O governo de Donald Trump anunciou um novo programa de investimento estratégico entre os Estados Unidos e a África, dotado de 500 milhões de dólares, com o objectivo de reforçar as cadeias de fornecimento de minerais críticos e alargar as oportunidades de negócio norte-americanas na África Subsariana.
Angola surge como um dos países com maior potencial para beneficiar desta iniciativa, graças à sua posição estratégica como porta de saída atlântica para os minerais da região central e austral do continente.
Gerida pelo Gabinete de Assuntos Africanos do Departamento de Estado dos EUA, a iniciativa vai financiar projectos em toda a África Subsariana através de até dez acordos de cooperação ou subsídios, cada um entre 5 e 50 milhões de dólares.
O enfoque está em reforçar cadeias de abastecimento mais resistentes e diversificadas, e em promover a diplomacia comercial como instrumento central da política externa americana para o continente.
O secretário de Estado Marco Rubio resumiu a nova abordagem de Washington com a ideia de que o comércio passa a ser prioritário face à ajuda externa, as oportunidades face à dependência, e o investimento face à assistência.

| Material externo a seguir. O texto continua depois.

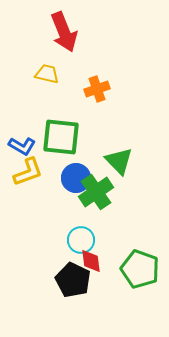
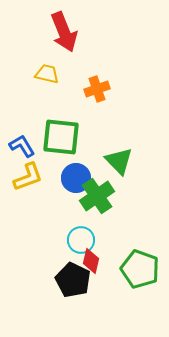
blue L-shape: rotated 152 degrees counterclockwise
yellow L-shape: moved 5 px down
green cross: moved 1 px right, 4 px down
red diamond: rotated 20 degrees clockwise
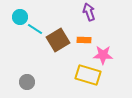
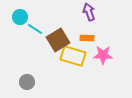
orange rectangle: moved 3 px right, 2 px up
yellow rectangle: moved 15 px left, 19 px up
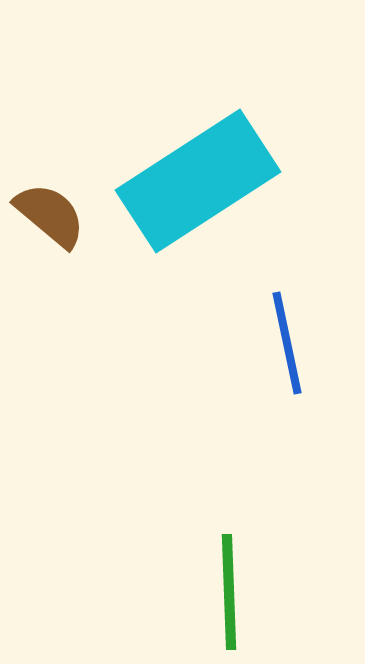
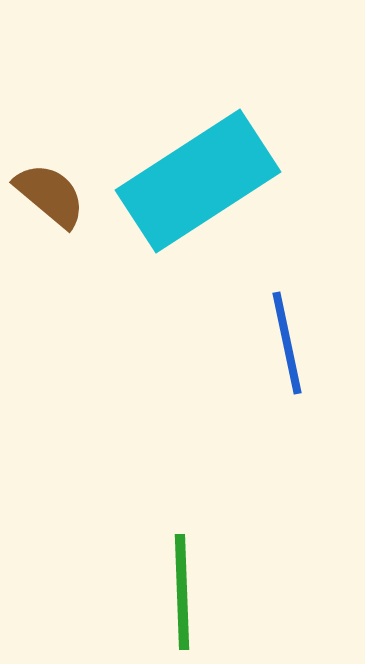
brown semicircle: moved 20 px up
green line: moved 47 px left
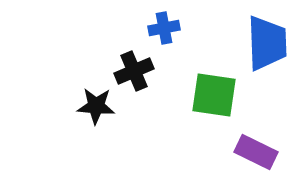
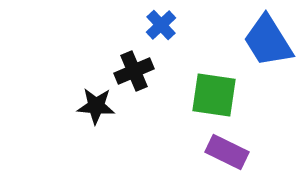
blue cross: moved 3 px left, 3 px up; rotated 32 degrees counterclockwise
blue trapezoid: moved 1 px right, 2 px up; rotated 150 degrees clockwise
purple rectangle: moved 29 px left
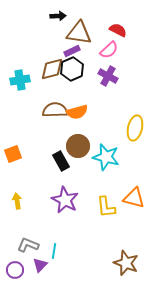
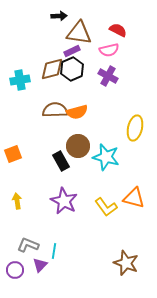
black arrow: moved 1 px right
pink semicircle: rotated 30 degrees clockwise
purple star: moved 1 px left, 1 px down
yellow L-shape: rotated 30 degrees counterclockwise
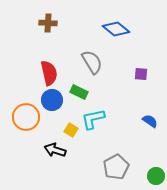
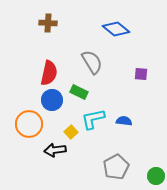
red semicircle: rotated 25 degrees clockwise
orange circle: moved 3 px right, 7 px down
blue semicircle: moved 26 px left; rotated 28 degrees counterclockwise
yellow square: moved 2 px down; rotated 16 degrees clockwise
black arrow: rotated 25 degrees counterclockwise
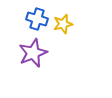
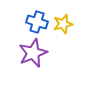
blue cross: moved 3 px down
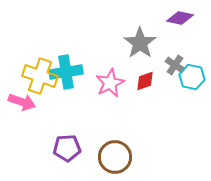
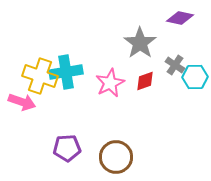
cyan hexagon: moved 3 px right; rotated 15 degrees counterclockwise
brown circle: moved 1 px right
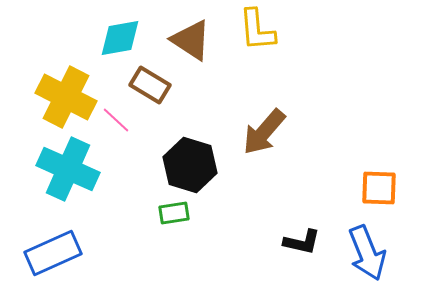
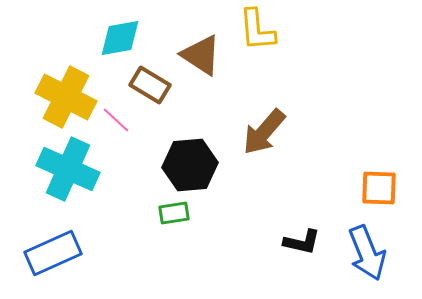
brown triangle: moved 10 px right, 15 px down
black hexagon: rotated 22 degrees counterclockwise
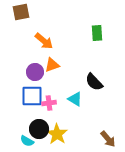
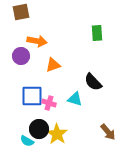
orange arrow: moved 7 px left; rotated 30 degrees counterclockwise
orange triangle: moved 1 px right
purple circle: moved 14 px left, 16 px up
black semicircle: moved 1 px left
cyan triangle: rotated 14 degrees counterclockwise
pink cross: rotated 24 degrees clockwise
brown arrow: moved 7 px up
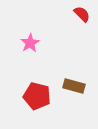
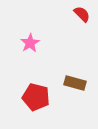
brown rectangle: moved 1 px right, 3 px up
red pentagon: moved 1 px left, 1 px down
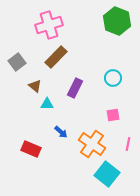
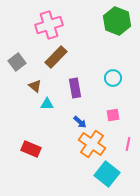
purple rectangle: rotated 36 degrees counterclockwise
blue arrow: moved 19 px right, 10 px up
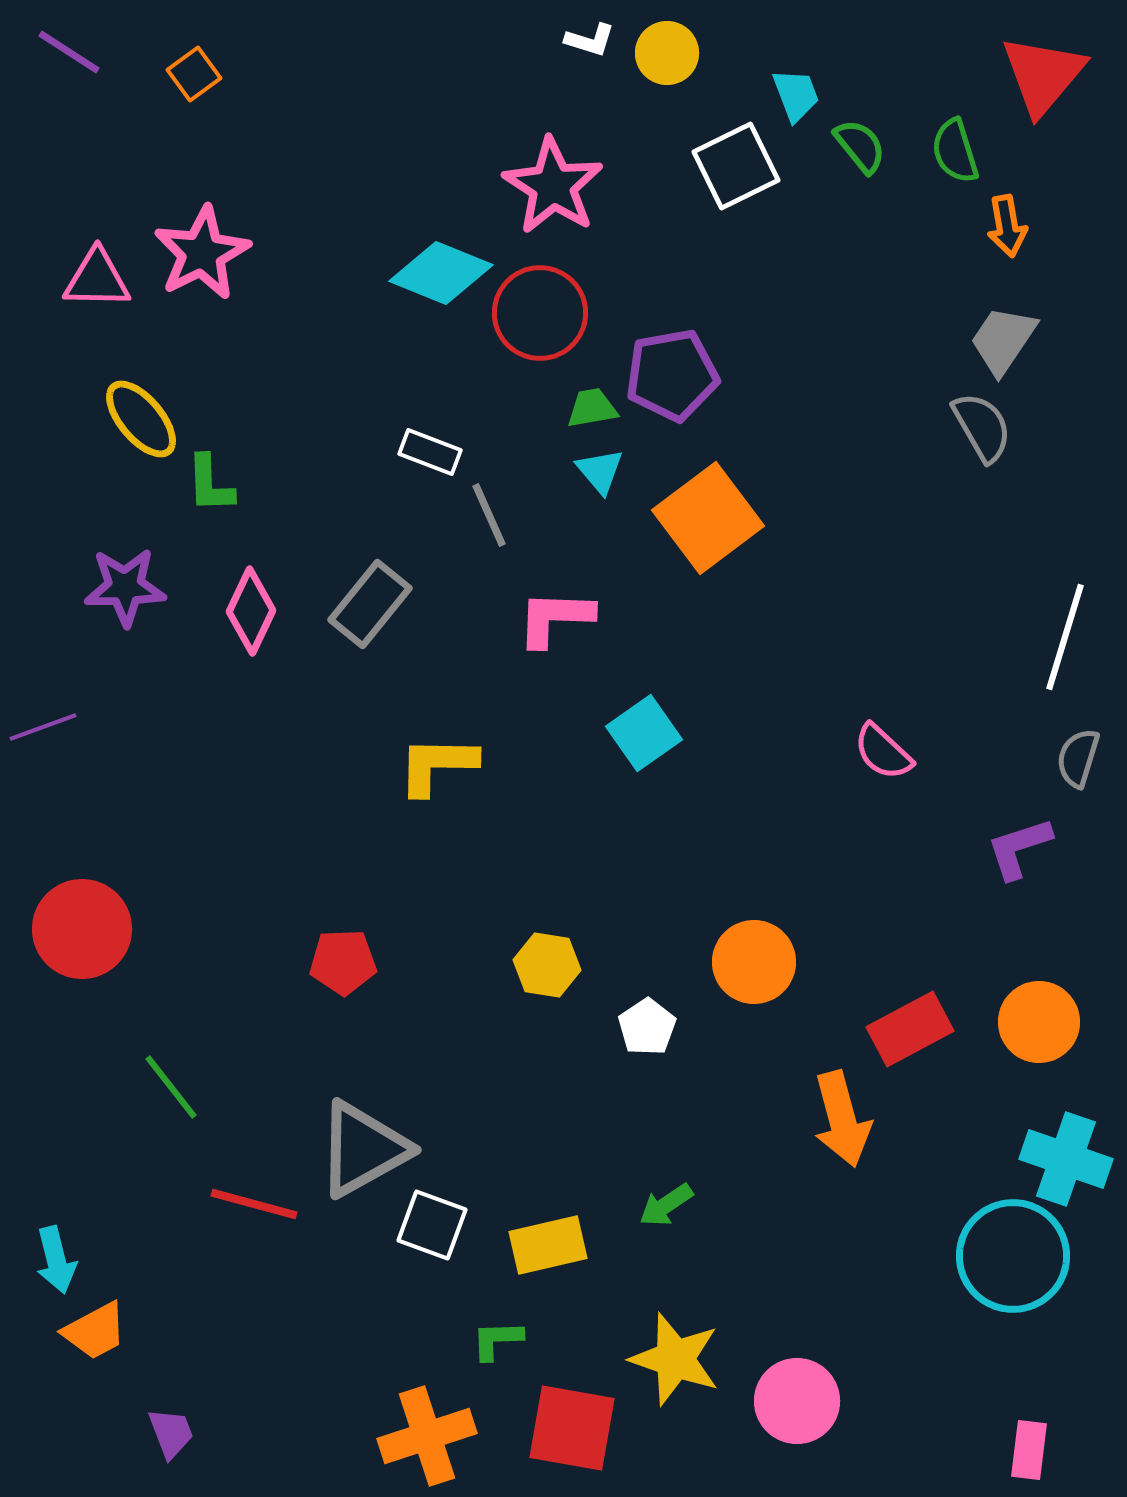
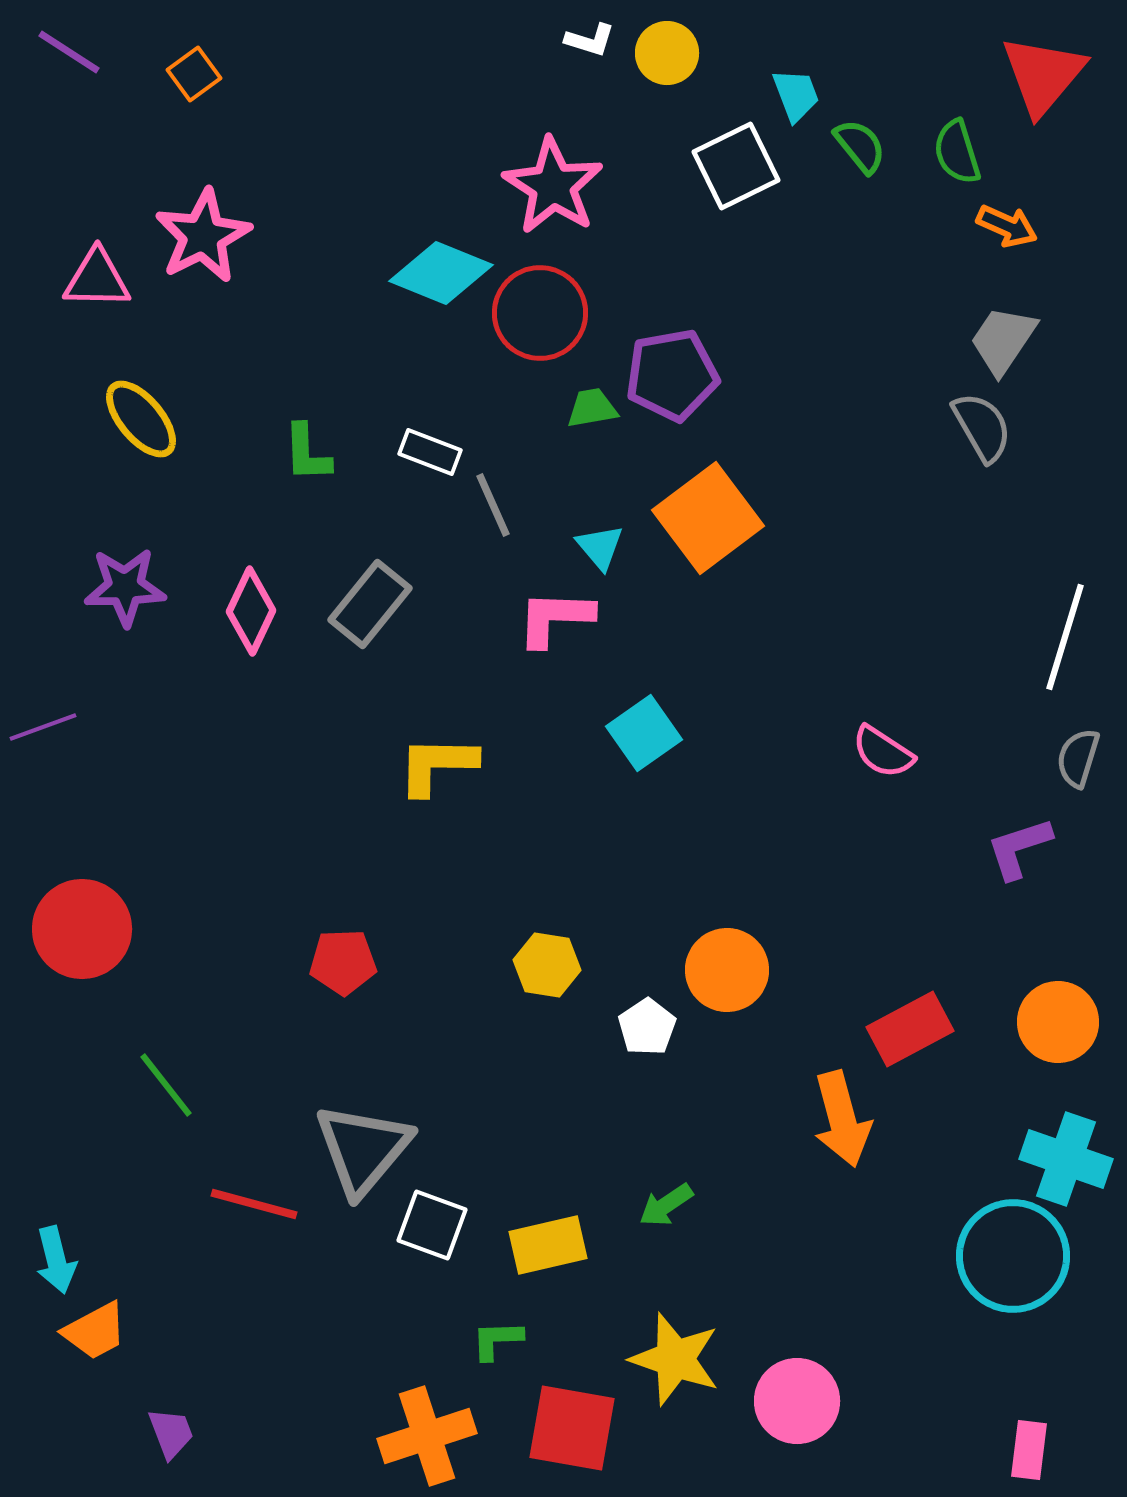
green semicircle at (955, 151): moved 2 px right, 1 px down
orange arrow at (1007, 226): rotated 56 degrees counterclockwise
pink star at (202, 253): moved 1 px right, 17 px up
cyan triangle at (600, 471): moved 76 px down
green L-shape at (210, 484): moved 97 px right, 31 px up
gray line at (489, 515): moved 4 px right, 10 px up
pink semicircle at (883, 752): rotated 10 degrees counterclockwise
orange circle at (754, 962): moved 27 px left, 8 px down
orange circle at (1039, 1022): moved 19 px right
green line at (171, 1087): moved 5 px left, 2 px up
gray triangle at (363, 1149): rotated 21 degrees counterclockwise
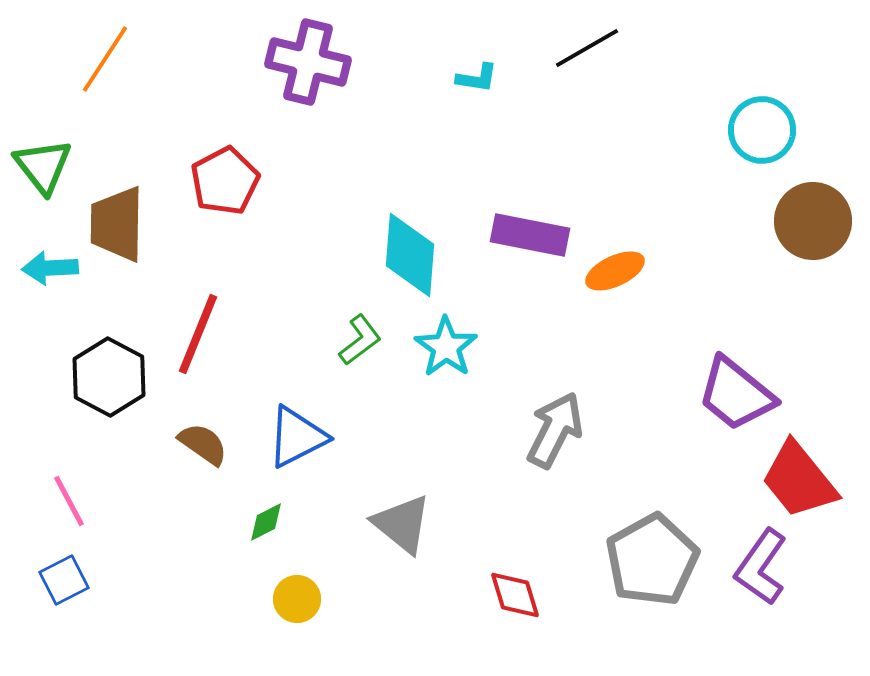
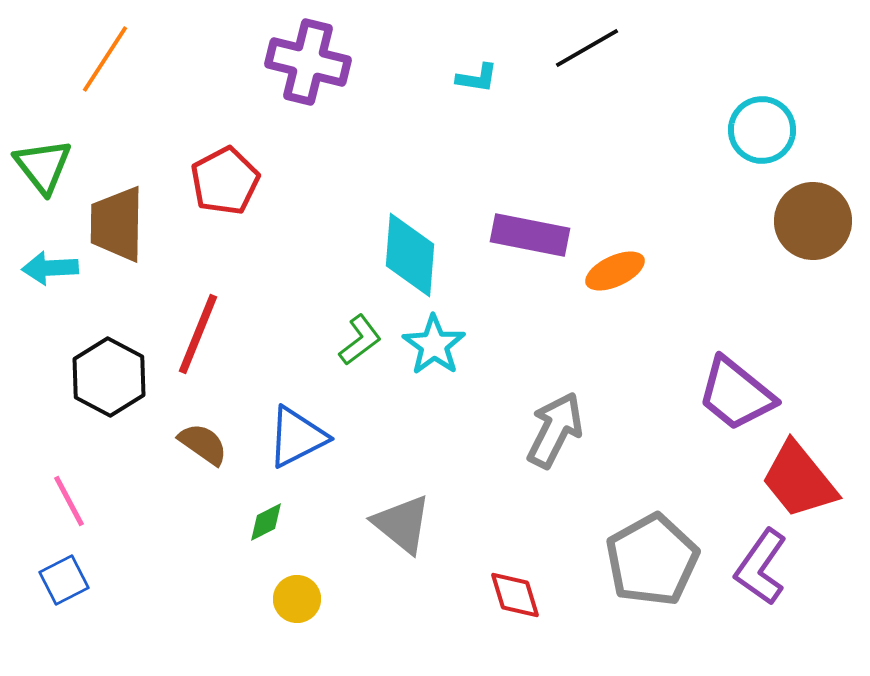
cyan star: moved 12 px left, 2 px up
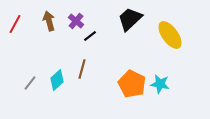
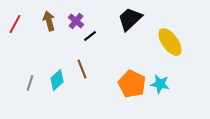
yellow ellipse: moved 7 px down
brown line: rotated 36 degrees counterclockwise
gray line: rotated 21 degrees counterclockwise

Esta lógica marca uma ruptura clara com décadas de política americana para a África, assente sobretudo na ajuda ao desenvolvimento. Em vez de financiar directamente infra-estruturas, o programa pretende criar condições que atraiam capital privado de empresas americanas e de países alinhados com os EUA, apostando numa regulação transparente, em mercados competitivos e em projectos comercialmente viáveis, capazes de gerar retorno económico sustentado.
É aqui que Angola ganha particular destaque. Entre os indicadores que Washington vai utilizar para medir o sucesso do programa está precisamente o aumento das exportações de minerais através do Corredor de Lobito — a ligação ferroviária e portuária que liga os cinturões mineiros do cobre da República Democrática do Congo e da Zâmbia à costa atlântica angolana.
Esta menção explícita coloca Angola numa posição privilegiada dentro da nova arquitectura de investimento dos EUA em África: o país não é apenas um destino de investimento, mas sim a infra-estrutura logística que torna possível escoar para os mercados ocidentais os minerais críticos extraídos no interior do continente.
À medida que Washington procura reduzir a dependência de cadeias de fornecimento dominadas pela China, o porto de Lobito e o corredor ferroviário associado tornam-se um activo geoestratégico de primeira grandeza — sendo Angola o seu principal beneficiário directo.
Outros indicadores de êxito definidos no documento incluem o número de empresas americanas e aliadas a entrar nos sectores mineiros africanos, o valor dos investimentos e contratos de fornecimento assinados, o reforço dos quadros regulamentares, e o aumento das receitas fiscais geradas por projectos mineiros transparentes — todos eles com potencial impacto directo na economia angolana, à medida que o país consolida o seu papel de plataforma logística regional.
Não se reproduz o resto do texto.